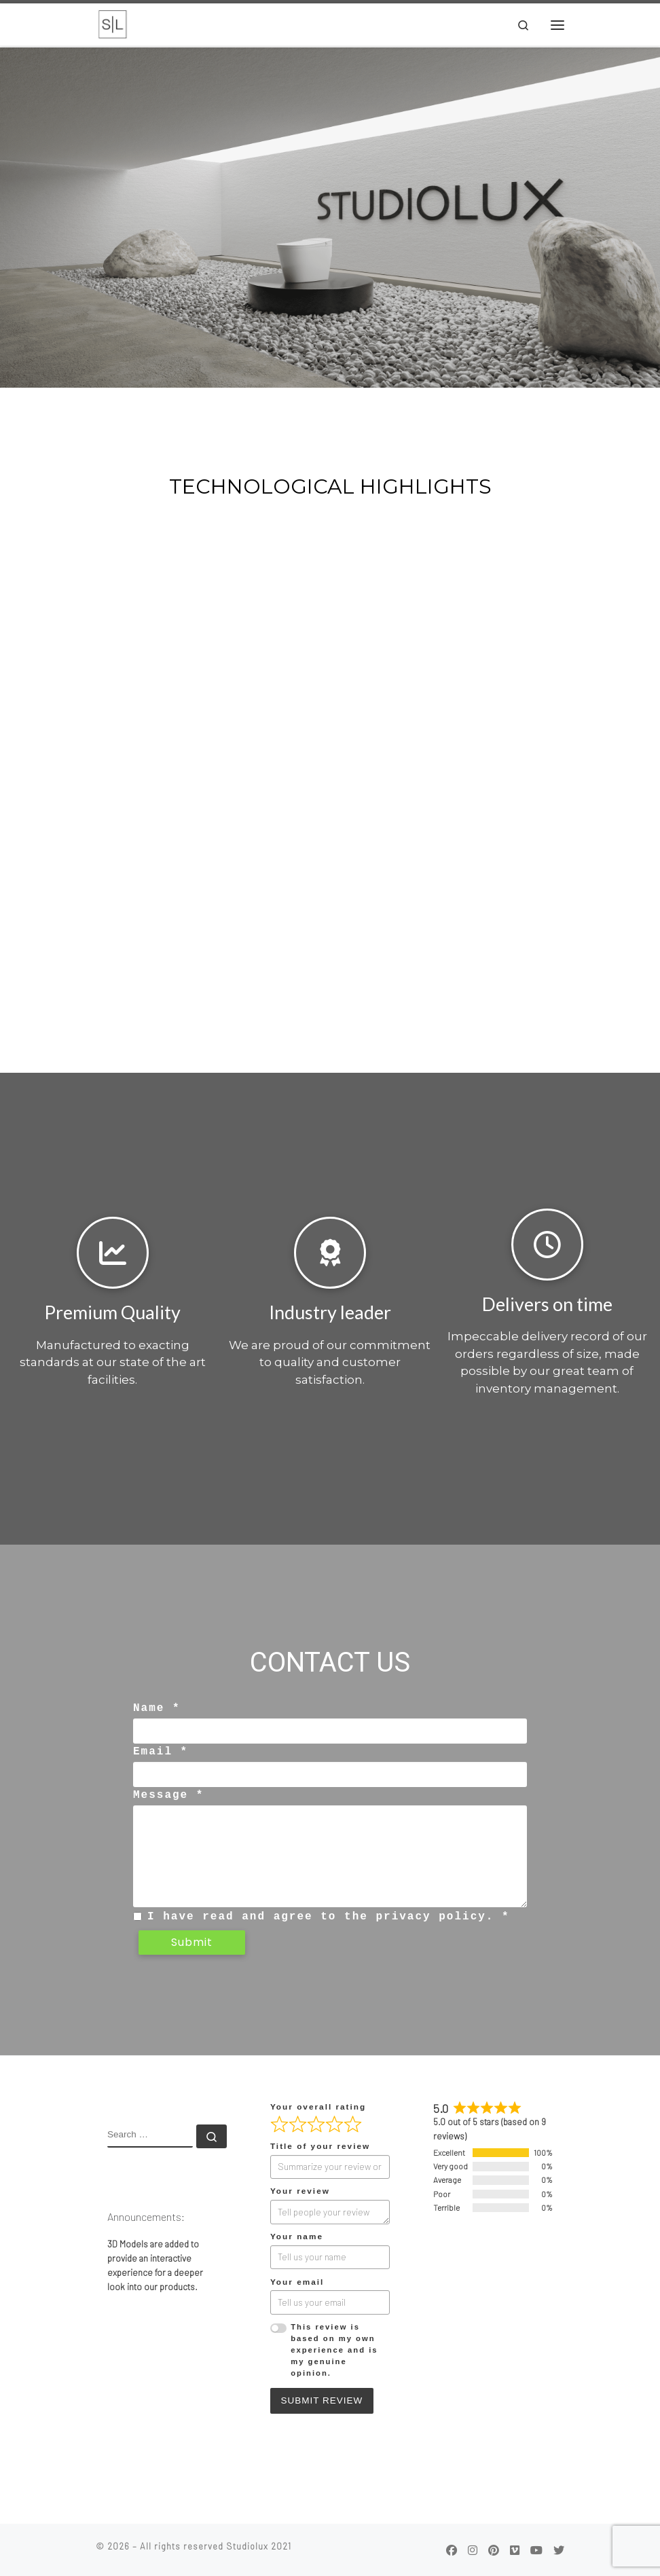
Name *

==

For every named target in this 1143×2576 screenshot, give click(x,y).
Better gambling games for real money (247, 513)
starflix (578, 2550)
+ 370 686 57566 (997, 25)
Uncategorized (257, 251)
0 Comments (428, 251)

==

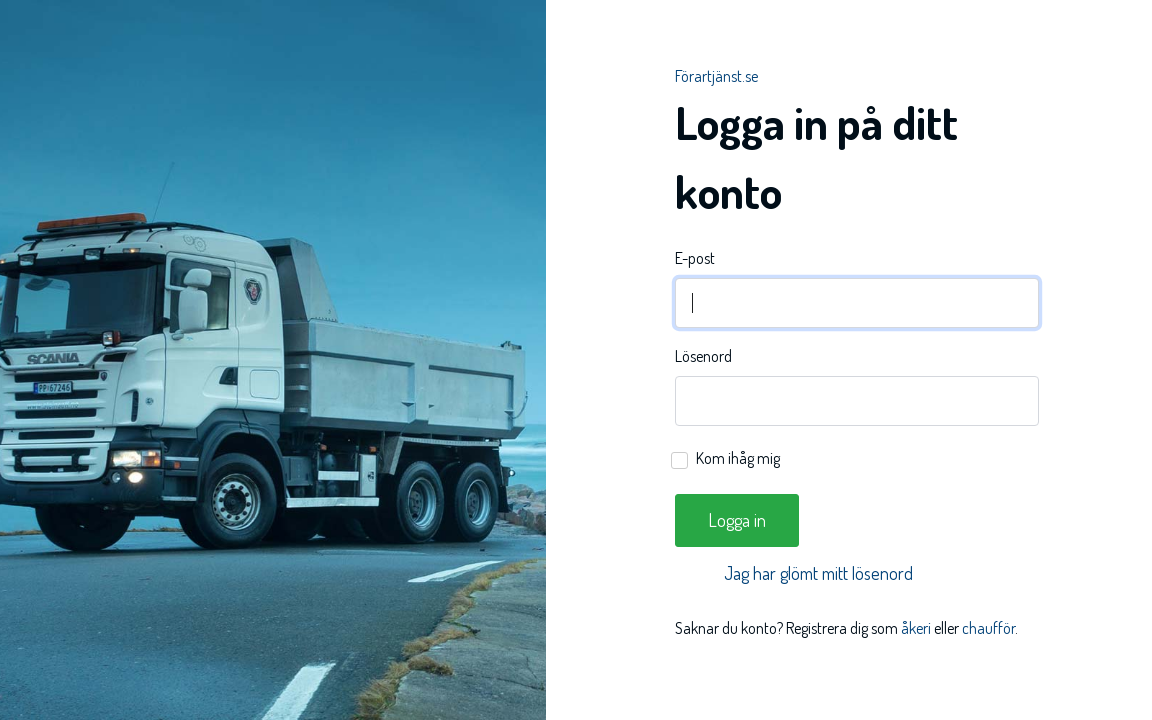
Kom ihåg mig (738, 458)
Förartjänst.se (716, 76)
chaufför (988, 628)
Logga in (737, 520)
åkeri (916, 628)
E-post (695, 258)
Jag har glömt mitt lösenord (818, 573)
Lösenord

• [What this task involves] Give back exactly the lines above, from the line containing "For every named" through the line containing "0 Comments (428, 251)", with both end lines and nothing more.

• [Response area]
For every named target in this 1143×2576 screenshot, give click(x,y).
Better gambling games for real money (247, 513)
starflix (578, 2550)
+ 370 686 57566 (997, 25)
Uncategorized (257, 251)
0 Comments (428, 251)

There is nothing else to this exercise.